BEGIN PROVIDED INFORMATION

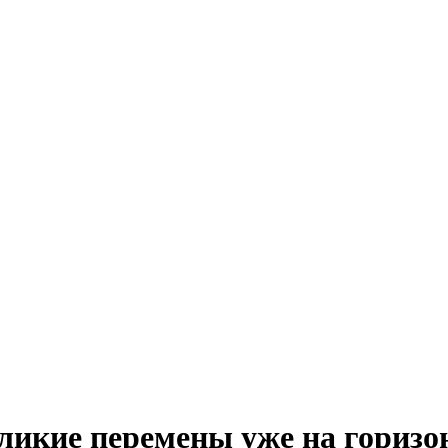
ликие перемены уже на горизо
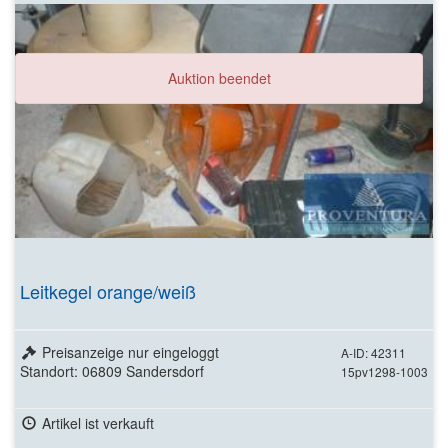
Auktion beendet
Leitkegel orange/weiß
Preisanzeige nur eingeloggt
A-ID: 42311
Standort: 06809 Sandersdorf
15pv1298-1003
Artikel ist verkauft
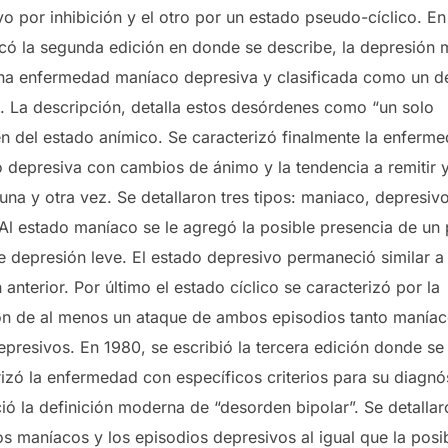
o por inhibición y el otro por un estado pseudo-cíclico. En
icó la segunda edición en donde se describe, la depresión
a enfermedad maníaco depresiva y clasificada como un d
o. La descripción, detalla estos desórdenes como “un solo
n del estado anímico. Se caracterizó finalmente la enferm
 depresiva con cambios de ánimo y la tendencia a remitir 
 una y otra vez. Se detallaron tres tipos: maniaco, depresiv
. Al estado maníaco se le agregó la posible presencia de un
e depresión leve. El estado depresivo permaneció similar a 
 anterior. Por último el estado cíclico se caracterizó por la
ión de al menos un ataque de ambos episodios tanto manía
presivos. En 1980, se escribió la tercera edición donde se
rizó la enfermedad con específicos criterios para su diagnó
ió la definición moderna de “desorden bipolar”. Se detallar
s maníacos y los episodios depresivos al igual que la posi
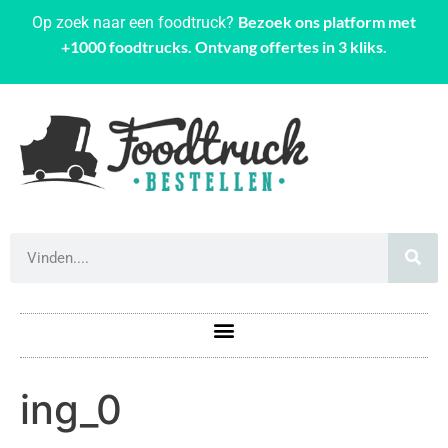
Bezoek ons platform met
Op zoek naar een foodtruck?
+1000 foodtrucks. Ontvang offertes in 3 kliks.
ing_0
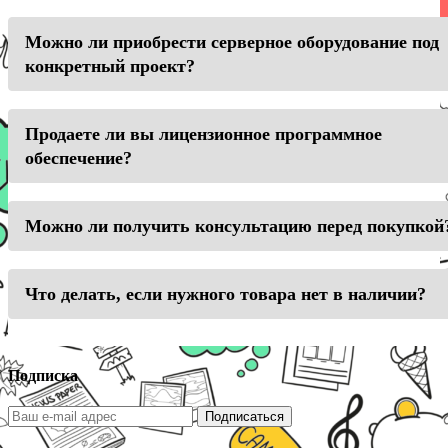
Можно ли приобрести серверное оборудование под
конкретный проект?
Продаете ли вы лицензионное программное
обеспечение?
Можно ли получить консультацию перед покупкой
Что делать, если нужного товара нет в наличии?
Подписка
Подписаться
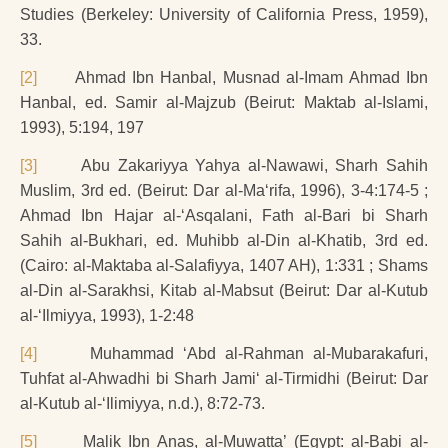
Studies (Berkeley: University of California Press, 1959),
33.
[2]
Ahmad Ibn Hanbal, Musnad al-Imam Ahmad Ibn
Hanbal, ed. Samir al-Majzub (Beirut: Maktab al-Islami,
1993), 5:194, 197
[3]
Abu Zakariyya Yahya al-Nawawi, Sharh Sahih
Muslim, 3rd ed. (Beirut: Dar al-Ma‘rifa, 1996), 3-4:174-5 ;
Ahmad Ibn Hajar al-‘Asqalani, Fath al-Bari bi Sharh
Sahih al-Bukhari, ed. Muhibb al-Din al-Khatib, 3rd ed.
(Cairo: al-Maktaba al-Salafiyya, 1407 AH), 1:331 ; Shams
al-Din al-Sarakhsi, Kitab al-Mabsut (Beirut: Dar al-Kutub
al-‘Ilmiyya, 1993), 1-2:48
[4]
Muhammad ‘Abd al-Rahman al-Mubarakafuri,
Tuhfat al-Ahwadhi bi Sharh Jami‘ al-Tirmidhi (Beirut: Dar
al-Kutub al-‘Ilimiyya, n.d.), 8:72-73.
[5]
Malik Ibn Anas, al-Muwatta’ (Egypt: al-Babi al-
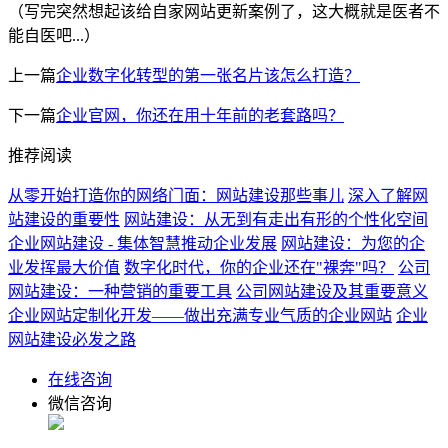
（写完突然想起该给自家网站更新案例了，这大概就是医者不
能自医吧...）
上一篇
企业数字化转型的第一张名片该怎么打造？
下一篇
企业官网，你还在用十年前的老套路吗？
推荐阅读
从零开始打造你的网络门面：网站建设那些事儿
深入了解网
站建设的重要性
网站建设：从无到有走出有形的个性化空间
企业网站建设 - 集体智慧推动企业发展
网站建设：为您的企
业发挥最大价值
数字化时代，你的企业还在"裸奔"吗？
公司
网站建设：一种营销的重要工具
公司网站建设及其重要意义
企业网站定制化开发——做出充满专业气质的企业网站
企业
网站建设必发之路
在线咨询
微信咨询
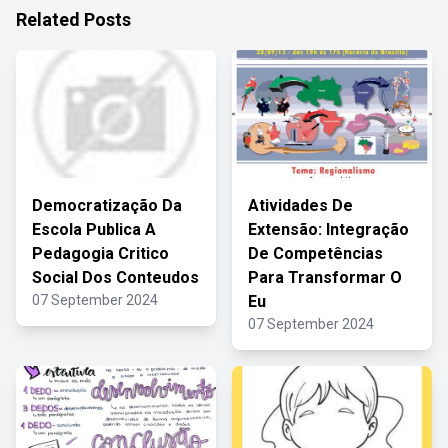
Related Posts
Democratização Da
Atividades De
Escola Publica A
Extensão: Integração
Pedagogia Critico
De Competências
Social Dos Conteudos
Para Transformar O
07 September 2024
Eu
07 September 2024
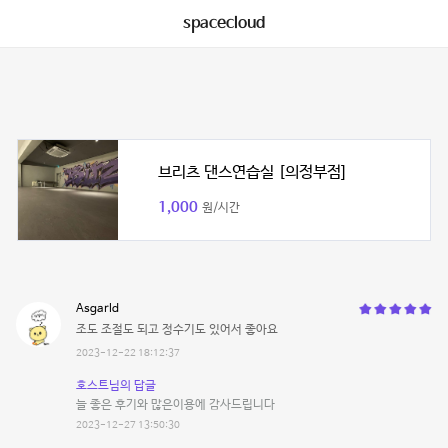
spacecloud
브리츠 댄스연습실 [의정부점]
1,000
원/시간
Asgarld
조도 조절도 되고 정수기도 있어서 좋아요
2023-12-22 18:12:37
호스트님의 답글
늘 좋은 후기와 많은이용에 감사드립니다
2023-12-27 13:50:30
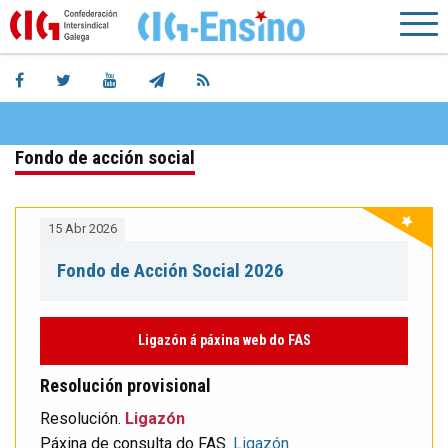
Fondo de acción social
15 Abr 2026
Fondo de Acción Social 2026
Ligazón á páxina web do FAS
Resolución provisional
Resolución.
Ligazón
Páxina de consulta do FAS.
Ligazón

END PROVIDED INFORMATION

▶ WHAT IS NEEDED: Please output the entries above exactly, leaving out every picture.

▶ FINISHED EXERCISE:
ликие перемены уже на горизо
Auktion beendet
Leitkegel orange/weiß
Preisanzeige nur eingeloggt
A-ID: 42311
Standort: 06809 Sandersdorf
15pv1298-1003
Artikel ist verkauft
o por inhibición y el otro por un estado pseudo-cíclico. En
icó la segunda edición en donde se describe, la depresión
a enfermedad maníaco depresiva y clasificada como un d
o. La descripción, detalla estos desórdenes como “un solo
n del estado anímico. Se caracterizó finalmente la enferm
 depresiva con cambios de ánimo y la tendencia a remitir 
 una y otra vez. Se detallaron tres tipos: maniaco, depresiv
. Al estado maníaco se le agregó la posible presencia de un
e depresión leve. El estado depresivo permaneció similar a 
 anterior. Por último el estado cíclico se caracterizó por la
ión de al menos un ataque de ambos episodios tanto manía
presivos. En 1980, se escribió la tercera edición donde se
rizó la enfermedad con específicos criterios para su diagnó
ió la definición moderna de “desorden bipolar”. Se detallar
s maníacos y los episodios depresivos al igual que la posi
Bezoek ons platform met
Op zoek naar een foodtruck?
+1000 foodtrucks. Ontvang offertes in 3 kliks.
ing_0
Можно ли приобрести серверное оборудование под
конкретный проект?
Продаете ли вы лицензионное программное
обеспечение?
Можно ли получить консультацию перед покупкой
Что делать, если нужного товара нет в наличии?
Подписка
Подписаться
Studies (Berkeley: University of California Press, 1959),
33.
[2]
Ahmad Ibn Hanbal, Musnad al-Imam Ahmad Ibn
Hanbal, ed. Samir al-Majzub (Beirut: Maktab al-Islami,
1993), 5:194, 197
[3]
Abu Zakariyya Yahya al-Nawawi, Sharh Sahih
Muslim, 3rd ed. (Beirut: Dar al-Ma‘rifa, 1996), 3-4:174-5 ;
Ahmad Ibn Hajar al-‘Asqalani, Fath al-Bari bi Sharh
Sahih al-Bukhari, ed. Muhibb al-Din al-Khatib, 3rd ed.
(Cairo: al-Maktaba al-Salafiyya, 1407 AH), 1:331 ; Shams
al-Din al-Sarakhsi, Kitab al-Mabsut (Beirut: Dar al-Kutub
al-‘Ilmiyya, 1993), 1-2:48
[4]
Muhammad ‘Abd al-Rahman al-Mubarakafuri,
Tuhfat al-Ahwadhi bi Sharh Jami‘ al-Tirmidhi (Beirut: Dar
al-Kutub al-‘Ilimiyya, n.d.), 8:72-73.
[5]
Malik Ibn Anas, al-Muwatta’ (Egypt: al-Babi al-
（写完突然想起该给自家网站更新案例了，这大概就是医者不
能自医吧...）
上一篇
企业数字化转型的第一张名片该怎么打造？
下一篇
企业官网，你还在用十年前的老套路吗？
推荐阅读
从零开始打造你的网络门面：网站建设那些事儿
深入了解网
站建设的重要性
网站建设：从无到有走出有形的个性化空间
企业网站建设 - 集体智慧推动企业发展
网站建设：为您的企
业发挥最大价值
数字化时代，你的企业还在"裸奔"吗？
公司
网站建设：一种营销的重要工具
公司网站建设及其重要意义
企业网站定制化开发——做出充满专业气质的企业网站
企业
网站建设必发之路
在线咨询
微信咨询
Related Posts
Democratização Da
Atividades De
Escola Publica A
Extensão: Integração
Pedagogia Critico
De Competências
Social Dos Conteudos
Para Transformar O
07 September 2024
Eu
07 September 2024
spacecloud
브리츠 댄스연습실 [의정부점]
1,000
원/시간
Asgarld
조도 조절도 되고 정수기도 있어서 좋아요
2023-12-22 18:12:37
호스트님의 답글
늘 좋은 후기와 많은이용에 감사드립니다
2023-12-27 13:50:30
Fondo de acción social
15 Abr 2026
Fondo de Acción Social 2026
Ligazón á páxina web do FAS
Resolución provisional
Resolución.
Ligazón
Páxina de consulta do FAS.
Ligazón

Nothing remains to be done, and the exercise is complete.